Two ways of taxing capital have been proposed by the Tax Working Group, including extending the current income tax regime.
Tax Working Group has released an interim report proposing two options for taxing capital gain.
The group was established by the government to look at whether there should be any changes to the tax system, including a potential capital gains tax - excluding the family home.
The head of the working group, Sir Michael Cullen, has just presented the interim report.
The group has received about 6700 submissions and spoke with business and community groups in roadshows across the country.
The group is proposing two options for taxing capital gain: any gain from the sale of assets taxed at roughly the marginal income tax rate, and the second a regime under which a portion of the value of certain assets would be subject to tax, for example rental properties, to be paid each year.
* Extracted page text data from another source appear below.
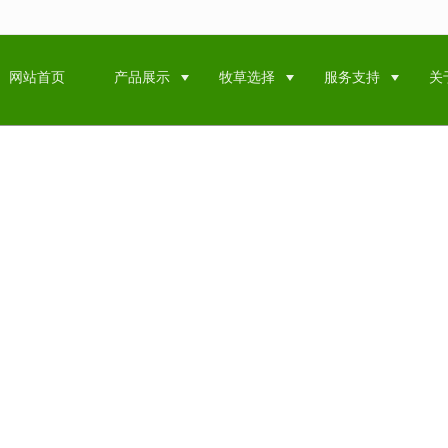
无法获得最佳浏览体验，推荐下载安装谷歌浏览器！
网站首页
产品展示
牧草选择
服务支持
关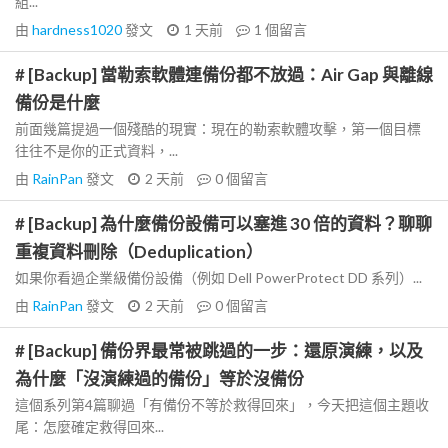
組...
由
hardness1020
發文
1 天前
1
個留言
# [Backup] 當勒索軟體連備份都不放過：Air Gap 與離線
備份是什麼
前面幾篇提過一個殘酷的現實：現在的勒索軟體攻擊，第一個目標
往往不是你的正式資料，...
由
RainPan
發文
2 天前
0
個留言
# [Backup] 為什麼備份設備可以塞進 30 倍的資料？聊聊
重複資料刪除（Deduplication）
如果你看過企業級備份設備（例如 Dell PowerProtect DD 系列）...
由
RainPan
發文
2 天前
0
個留言
# [Backup] 備份界最常被跳過的一步：還原演練，以及
為什麼「沒演練過的備份」等於沒備份
這個系列第4篇聊過「有備份不等於救得回來」，今天把這個主題收
尾：怎麼確定救得回來...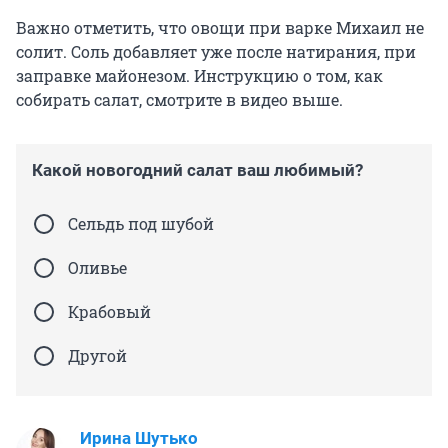
Важно отметить, что овощи при варке Михаил не
солит. Соль добавляет уже после натирания, при
заправке майонезом. Инструкцию о том, как
собирать салат, смотрите в видео выше.
Какой новогодний салат ваш любимый?
Сельдь под шубой
Оливье
Крабовый
Другой
Ирина Шутько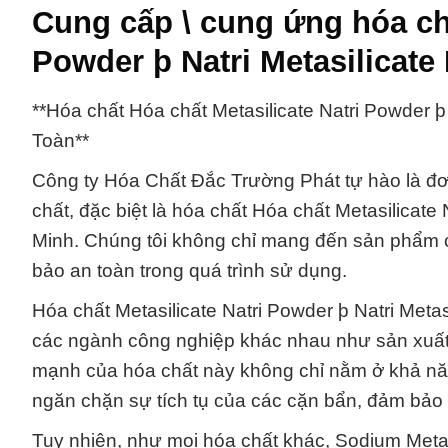
Cung cấp \ cung ứng hóa chấ
Powder þ Natri Metasilicate 
**Hóa chất Hóa chất Metasilicate Natri Powder þ
Toàn**
Công ty Hóa Chất Đắc Trường Phát tự hào là đơ
chất, đặc biệt là hóa chất Hóa chất Metasilicate
Minh. Chúng tôi không chỉ mang đến sản phẩm 
bảo an toàn trong quá trình sử dụng.
Hóa chất Metasilicate Natri Powder þ Natri Meta
các ngành công nghiệp khác nhau như sản xuất 
mạnh của hóa chất này không chỉ nằm ở khả nă
ngăn chặn sự tích tụ của các cặn bẩn, đảm bảo h
Tuy nhiên, như mọi hóa chất khác, Sodium Meta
However, Sir Michael said neither of these options were actual recommendations.
The report found there was "significant scope" to use tax to "sustain and enhance" New Zealand's "natural capital", including options like a waste disposal levy, "strengthening" the Emissions Trading Scheme, and congestion charges.
It also proposed removing the tax on employer contributions to superannuation schemes for those earning less than $48,000 a year.
The working group made no final recommendations about income tax rates, but suggested a progressive approach would be to reduce rates for the lower threshold tax brackets.
Public feedback will now be sought before the working group releases its final report in February 2019.